Navigate to `http://localhost/` in your browser.

**Default credentials:** admin / wirebump

**4. Add your VPN account and deploy**

Go to Settings, add your Mullvad VPN or Proton VPN credentials, then deploy a circuit from the dashboard.

**5. Verify protection**

Open a terminal and run:

```bash
curl https://am.i.mullvad.net/connected
```

The response confirms whether your traffic exits through a VPN.

## Quick Start: Ubuntu Server via SSH

Server editions work the same way. The difference is how you access the web UI.
**SSH Access After Bootstrap:** Bootstrap locks down the WAN interface by design. Your current SSH session continues working, but once you disconnect, you will likely be locked out unless you planned ahead. Read the Limitations section below before proceeding.

**1. Connect with port forwarding**

```bash
ssh user@your-server -L 8080:10.0.0.1:80
```

The `-L` flag forwards your local port 8080 to the Wirebump admin interface.
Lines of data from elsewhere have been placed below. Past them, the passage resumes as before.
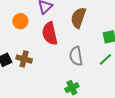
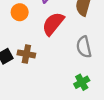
red semicircle: (50, 33) -> (53, 24), turned 55

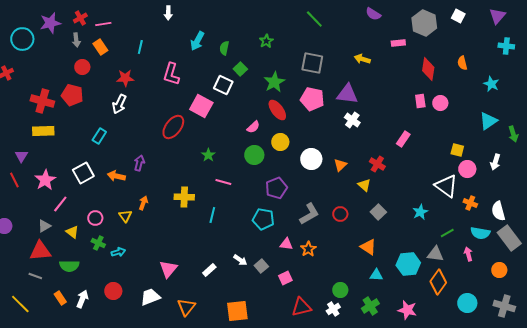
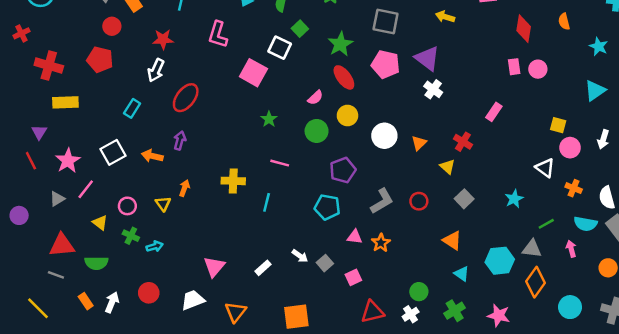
purple triangle: (347, 94) -> (427, 58), turned 30
red cross: (42, 101) -> (49, 66), moved
red ellipse: (173, 127) -> (186, 98), moved
green star: (208, 155) -> (269, 119), moved
white triangle: (446, 186) -> (545, 168), size x0.7
gray triangle: (44, 226) -> (57, 199), moved
cyan triangle: (376, 275) -> (462, 274), turned 32

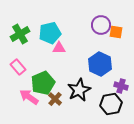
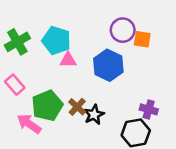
cyan pentagon: (50, 33) -> (56, 41), turned 30
blue hexagon: (100, 64) -> (108, 65), moved
black star: (79, 90) -> (94, 115), size x0.7
brown cross: (55, 99) -> (77, 107), moved

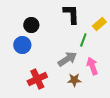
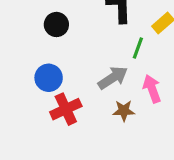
blue circle: (22, 45) -> (49, 78), moved

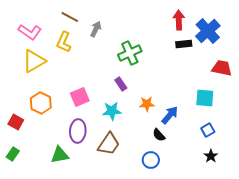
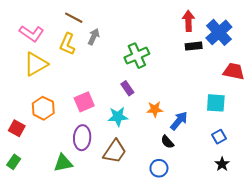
gray arrow: (96, 29) -> (94, 37), moved

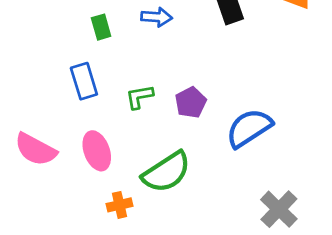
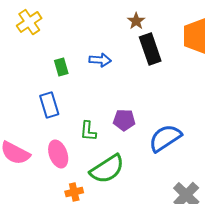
green L-shape: (139, 97) -> (88, 131), moved, turned -75
purple pentagon: (191, 102) -> (124, 120), turned 30

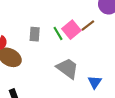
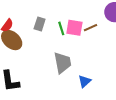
pink square: (71, 30) -> (74, 28), turned 36
gray trapezoid: (68, 68) -> (62, 63), turned 30

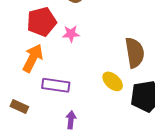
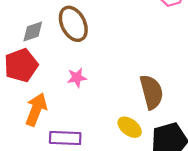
red pentagon: (42, 22) -> (21, 65), moved

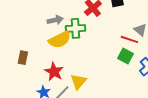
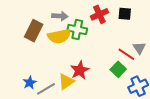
brown rectangle: (23, 58) -> (34, 31), moved, size x1.5
red star: (54, 72) -> (80, 70), moved

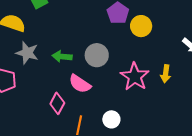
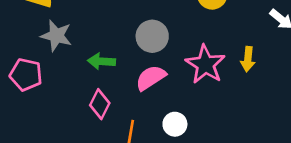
green arrow: (62, 57) -> (101, 61), moved
pink semicircle: (80, 84) -> (151, 78), moved, turned 115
For HTTPS, add `-L 8443:10.0.0.1:443` to the command.

**2. Run the installer**

```bash
sudo bash -c "$(wget -qO- https://wirebump.net/install.sh)"
```

Keep this SSH session open.

**3. Access the web UI**

Open `http://localhost:8080/` in your local browser. The tunnel carries traffic to the Wirebump admin interface.

**4. Add credentials and deploy**

Same as the desktop flow. Add your VPN account, deploy a circuit, verify with curl.
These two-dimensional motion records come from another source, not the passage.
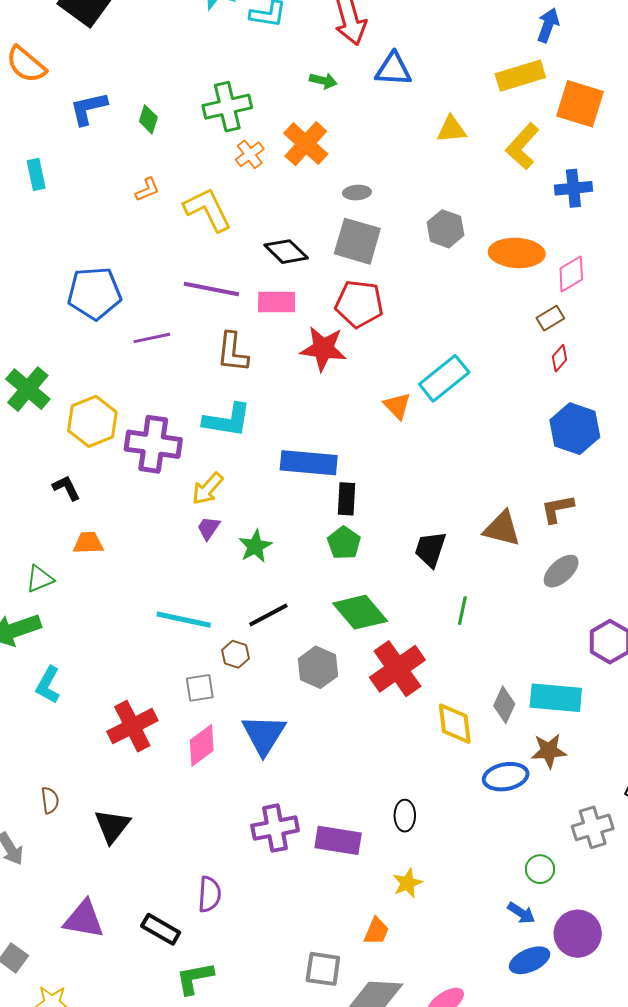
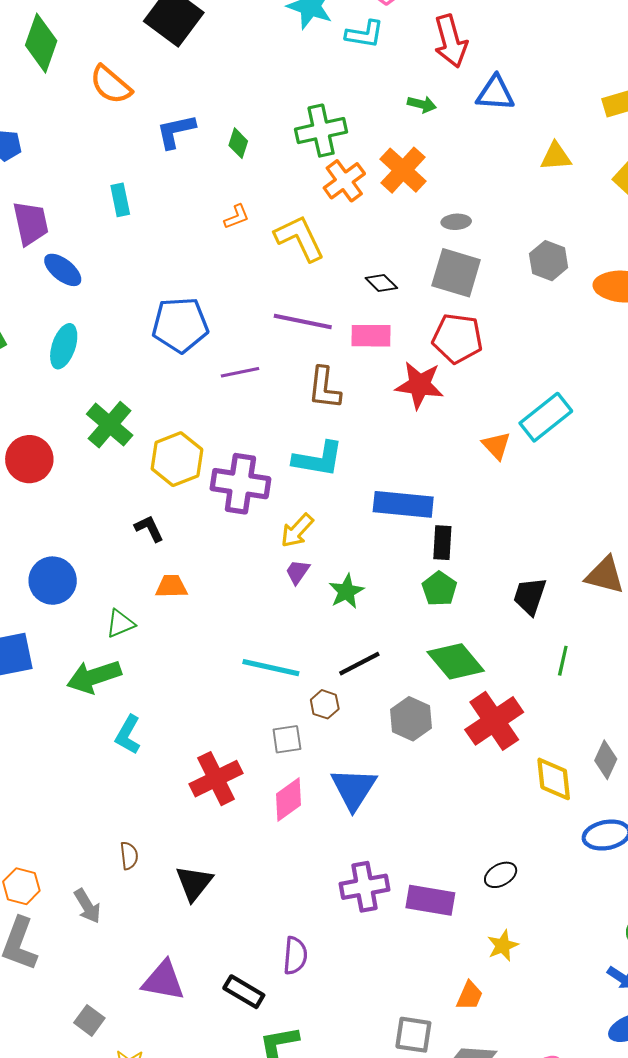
orange cross: (250, 154) -> (344, 181), size x1.4
black diamond: (286, 252) -> (381, 283), size x0.7
black ellipse: (405, 816) -> (501, 875), turned 60

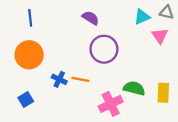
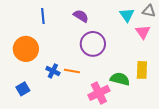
cyan triangle: (142, 17) -> (127, 15), turned -42
blue line: (30, 18) -> (43, 16), moved
yellow rectangle: (163, 93) -> (142, 70), moved

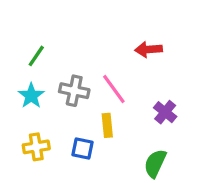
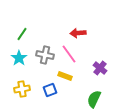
red arrow: (149, 49) -> (78, 33), moved
yellow rectangle: (107, 125) -> (65, 76), turned -64
blue square: (82, 149) -> (50, 90), turned -32

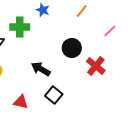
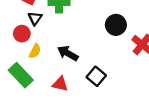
black arrow: (41, 69) -> (68, 53), moved

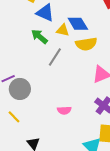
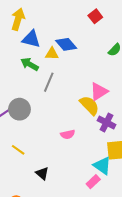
yellow semicircle: (86, 44) -> (89, 105), moved, turned -115
gray circle: (20, 89) -> (19, 109), moved

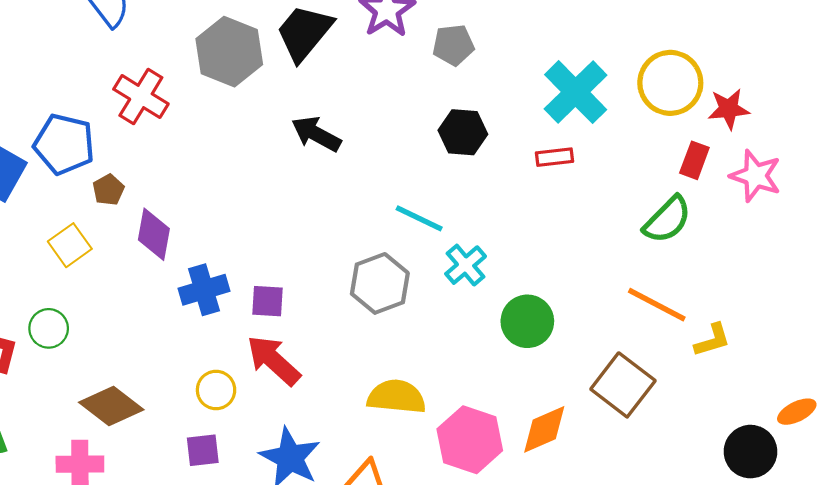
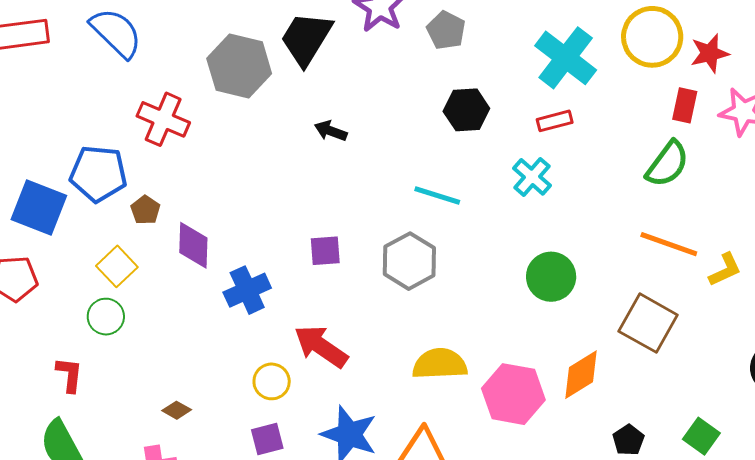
gray pentagon: (453, 45) -> (446, 30), turned -30
black arrow: (316, 134) -> (331, 131), size x0.7
cyan cross: (466, 265) -> (532, 177), moved
purple square: (267, 301) -> (325, 251), moved
green circle: (49, 328) -> (106, 317), moved
brown diamond: (111, 406) -> (177, 410), size x0.5

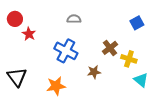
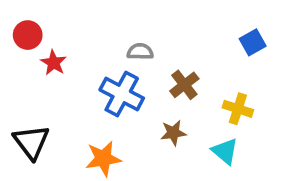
gray semicircle: (74, 19) -> (140, 52), moved
brown cross: (110, 48) -> (184, 85), moved
cyan triangle: (141, 80) -> (225, 151), moved

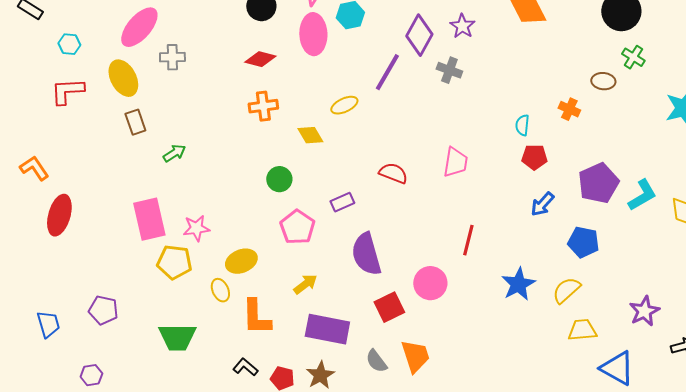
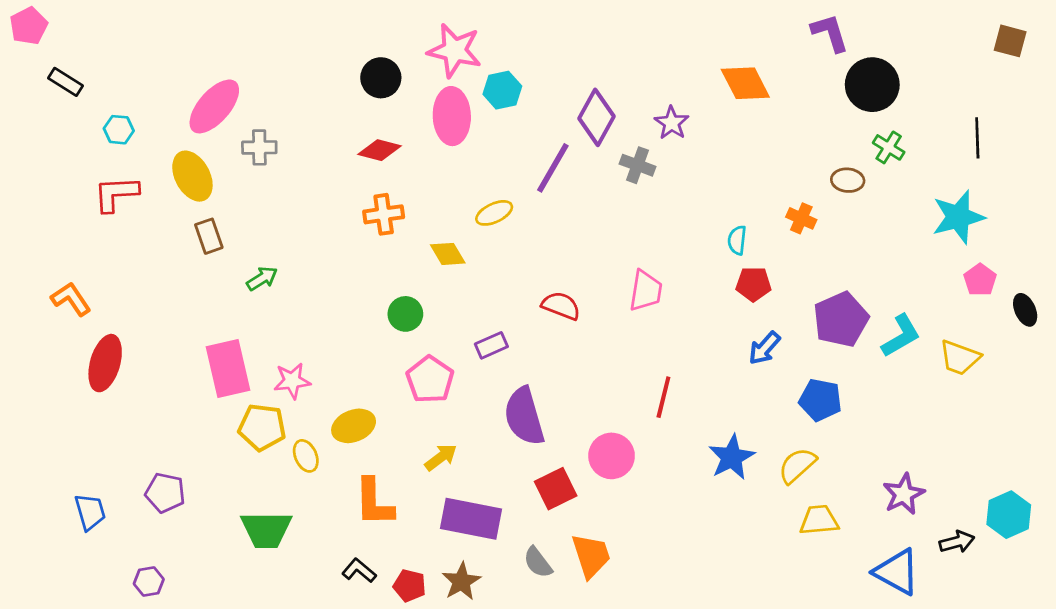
purple star: (462, 26) -> (672, 123), moved
yellow ellipse: (220, 290) -> (306, 456), moved
blue triangle: (617, 368) -> (897, 572), moved

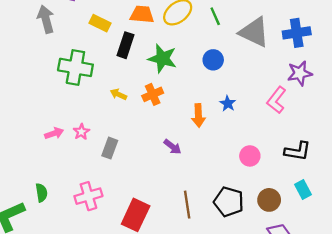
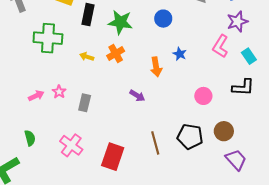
cyan rectangle: (303, 189) -> (249, 56), moved
green semicircle: (41, 193) -> (30, 138), moved
pink cross: (88, 196) -> (71, 145), turned -30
## Quick Start: UTM on Mac (Apple Silicon)

UTM provides an easy way to run Ubuntu VMs on Apple Silicon Macs.

**1. Download a pre-built Ubuntu image**

Go to [mac.getutm.app/gallery](https://mac.getutm.app/gallery/) and download `ubuntu-24.04` from the community gallery.

**2. Launch the VM and find its IP**

Start the VM. UTM displays the guest IP address in the VM info panel.
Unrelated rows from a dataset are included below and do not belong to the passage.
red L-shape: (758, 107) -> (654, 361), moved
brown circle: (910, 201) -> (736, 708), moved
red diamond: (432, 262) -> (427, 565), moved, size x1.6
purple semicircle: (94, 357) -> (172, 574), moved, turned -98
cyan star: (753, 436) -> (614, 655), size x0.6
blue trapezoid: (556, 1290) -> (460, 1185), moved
**3. SSH with port forwarding**

```bash
ssh vagrant@GUEST_IP -L 8080:10.0.0.1:80
```

Replace `GUEST_IP` with the actual IP from UTM. For HTTPS, add `-L 8443:10.0.0.1:443` to the command.

**4. Run the installer and access the web UI**

Run the installer as shown above. Once bootstrap completes, open `http://localhost:8080/` in your browser to access the admin interface. For HTTPS, use `https://localhost:8443/` (expect a browser warning due to the self-signed certificate).

## Important Limitations

Single-NIC mode has constraints you should understand before deploying.

### SSH Lockout is Expected

The firewall locks down the WAN interface after bootstrap. This is intentional. Wirebump is designed to be accessed from the LAN side (which does not exist in single-NIC mode for external devices) or via a management interface (which requires a third NIC).

**Your options:**

- **Port forwarding:** Establish the SSH tunnel before bootstrap and keep it open. Access the UI through the tunnel.
- **Console access:** Use the VM console, physical keyboard/monitor, or out-of-band management (IPMI, iLO, iDRAC).
- **Treat it as temporary:** Great for testing and demos. When done, reboot without Wirebump or destroy the VM.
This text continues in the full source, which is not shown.